New technologies have made information easier to locate and obtain, but research projects only begin with identifying and collecting source material. The essential intellectual tasks of a research project have not changed. These tasks call for a student to understand the published facts, ideas, and insights about a subject and to integrate them with the student’s own views on the topic. To achieve this goal, student writers must rigorously distinguish between what they borrow and what they create.

As information sharing has become easier, so has plagiarism. For instance, on the Internet it is possible to buy and download completed research papers. Some students are misinformed about buying research papers, on the Internet or on campus. They believe that if they buy a paper, it belongs to them, and therefore they can use the ideas, facts, sentences, and paragraphs in it, free from any worry about plagiarism. Buying a paper, however, is the same as buying a book or a magazine. You own the physical copy of the book or magazine, which you may keep in your bookcase, give to a friend, or sell. And you may use whatever you learn from reading it in your own writing. But you are never free from the obligation to let your readers know the source of the ideas, facts, words, or sentences you borrow. Publications are a special kind of property. You can own them physically, but the publisher or author retains rights to the content. You should also know that purchased papers are readily recognizable, and teachers can often trace downloaded materials through an Internet search.


2.8.SUMMING UP

You have plagiarized if:

-you took notes that did not distinguish summary and paraphrase from quotation and then you presented wording from the notes as if it were all your own.
-while browsing the Web, you copied text and pasted it into your paper without quotation marks or without citing the source.
-you repeated or paraphrased someone’s wording without acknowledgment.
-you took someone’s unique or particularly apt phrase without acknowledgment.
-you paraphrased someone’s argument or presented someone’s line of thought without acknowledgment.
-you bought or otherwise acquired a research paper and handed in part or all of it as your own.

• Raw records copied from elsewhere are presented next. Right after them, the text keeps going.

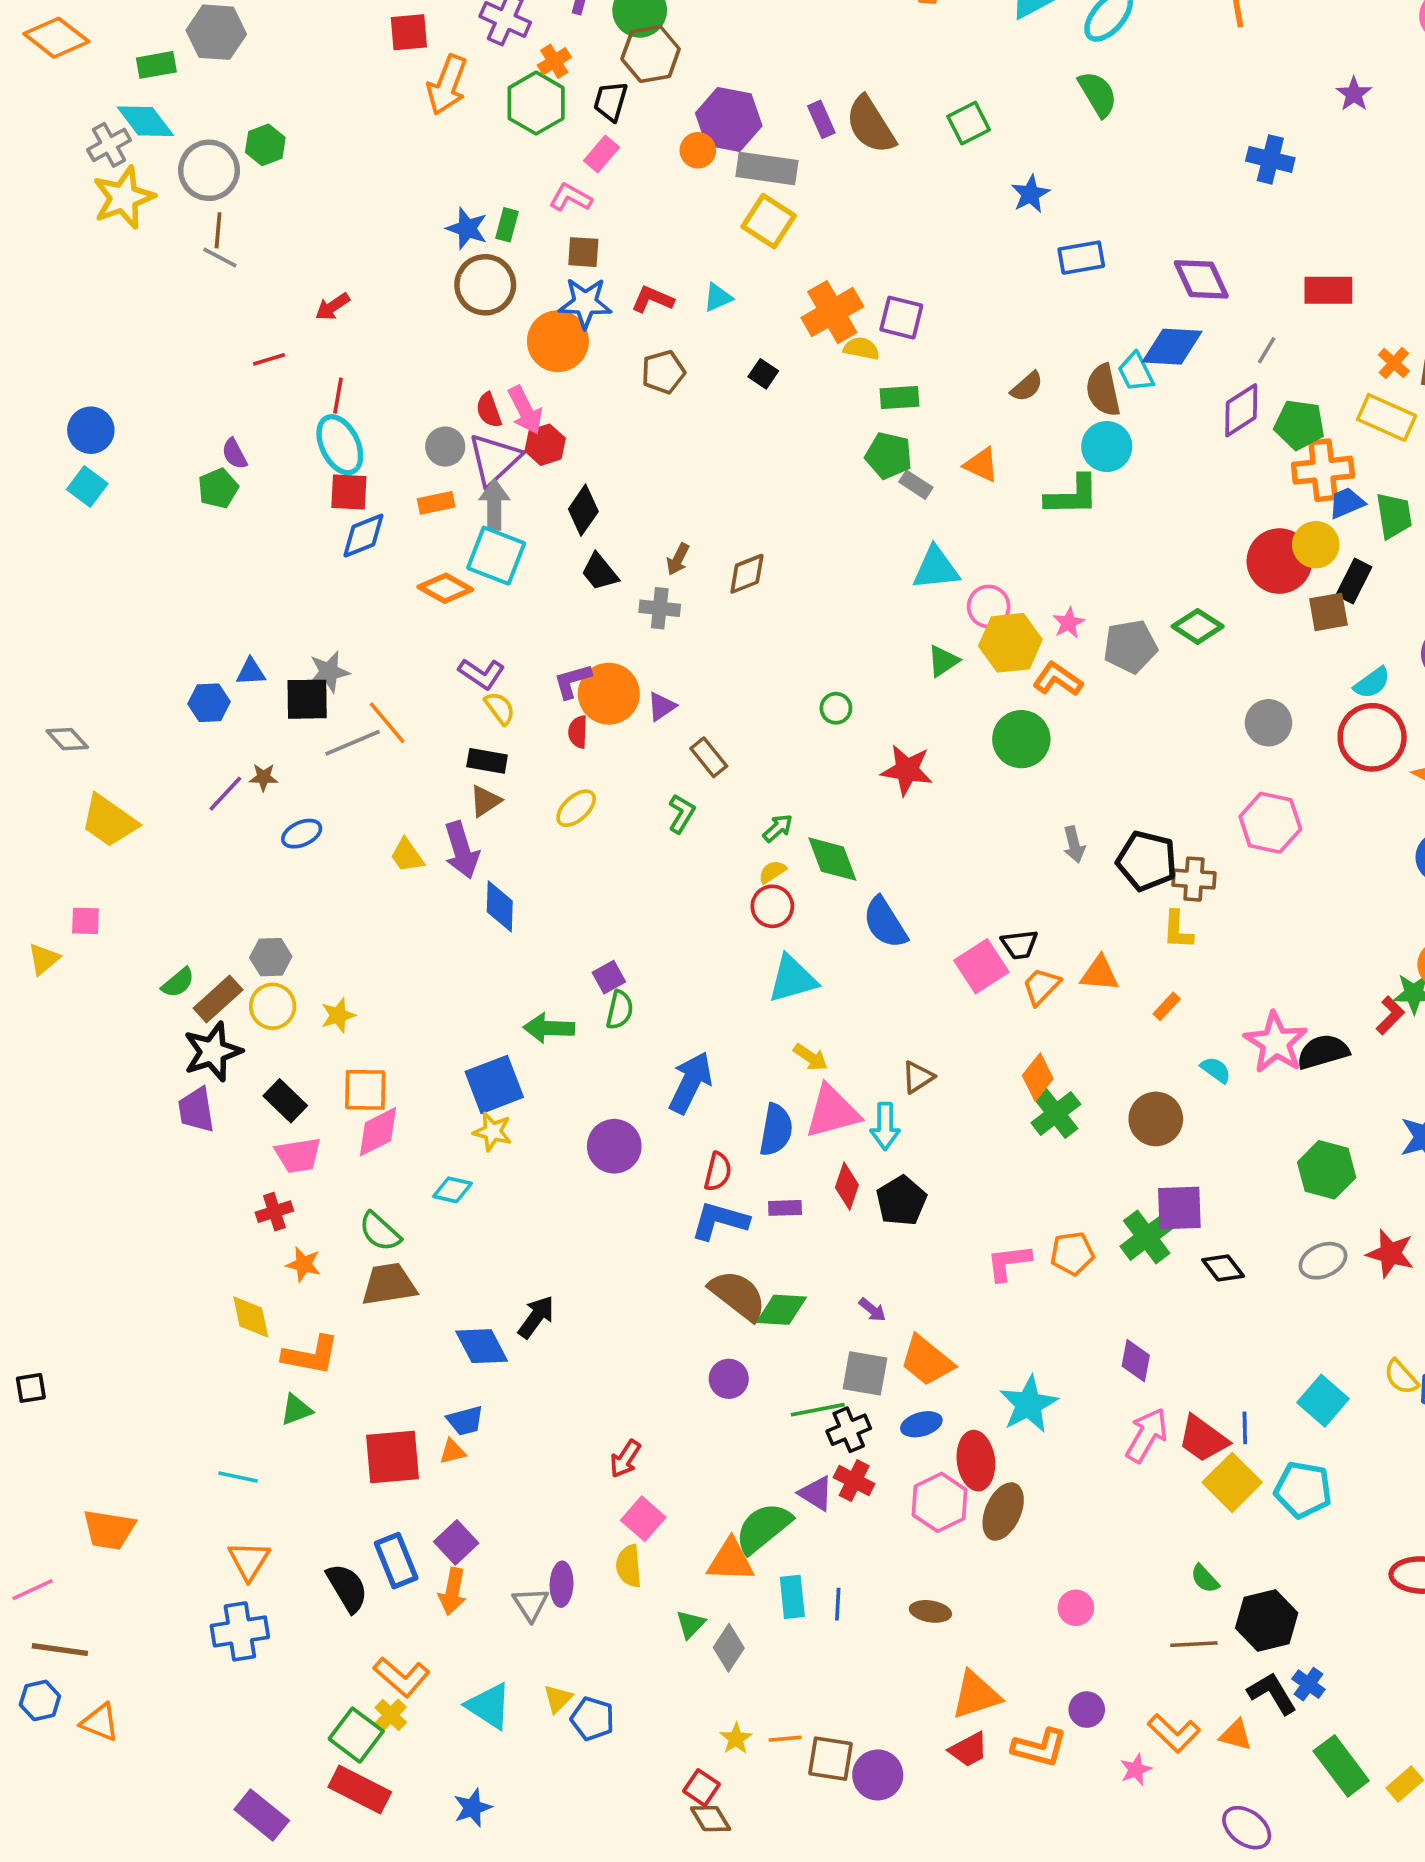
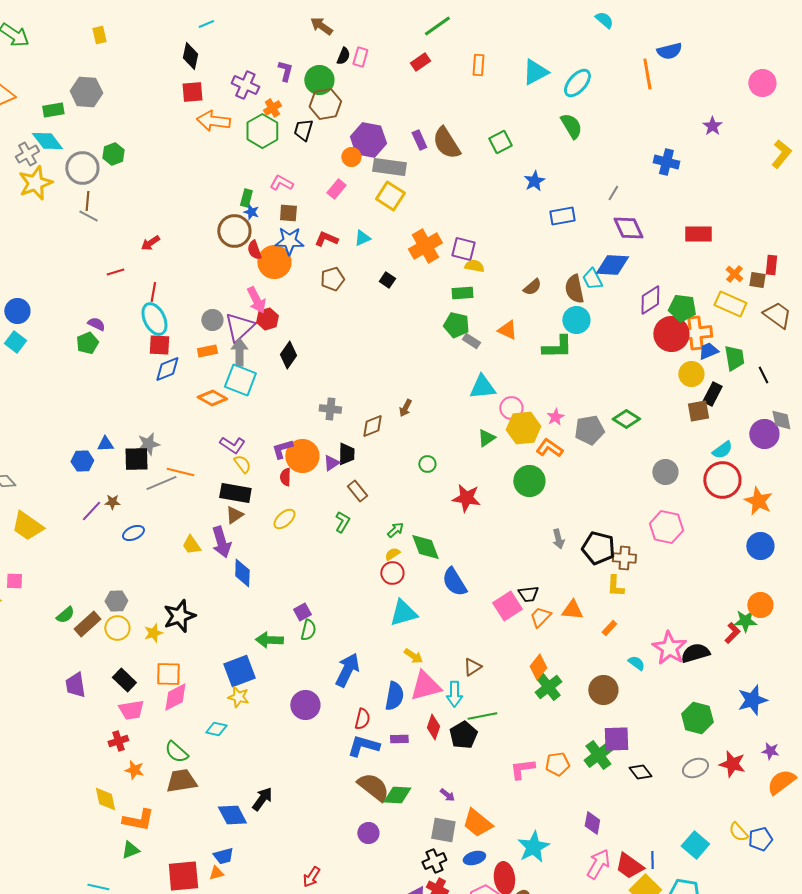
orange arrow: (447, 85) -> (213, 121), turned 76
pink rectangle: (602, 154) -> (336, 189), moved
blue star: (467, 228) -> (251, 212), moved, size x0.7
yellow semicircle: (861, 348) -> (474, 266), moved
gray line: (1267, 350) -> (613, 193), moved
red semicircle: (489, 410) -> (254, 250), moved
purple semicircle: (234, 454) -> (96, 324), turned 144
brown arrow: (678, 559) -> (405, 408), moved
red circle: (1279, 561) -> (671, 334), moved
black trapezoid: (600, 572) -> (346, 454), moved, turned -140
brown diamond: (747, 574) -> (372, 426), moved
orange line: (387, 723) -> (180, 472), turned -36
black rectangle: (487, 761) -> (235, 493), size x1.4
black star: (213, 1052) -> (179, 616), moved
green line: (818, 1410) -> (482, 716), moved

You can avoid plagiarism by:

-making a list of the writers and viewpoints you discovered in your research and using this list to double-check the presentation of material in your paper.
-keeping the following three categories distinct in your notes: your ideas, your summaries of others’ material, and exact wording you copy.
-identifying the sources of all material you borrow—exact wording, paraphrases, ideas, arguments, and facts.
-checking with your instructor when you are uncertain about your use of sources.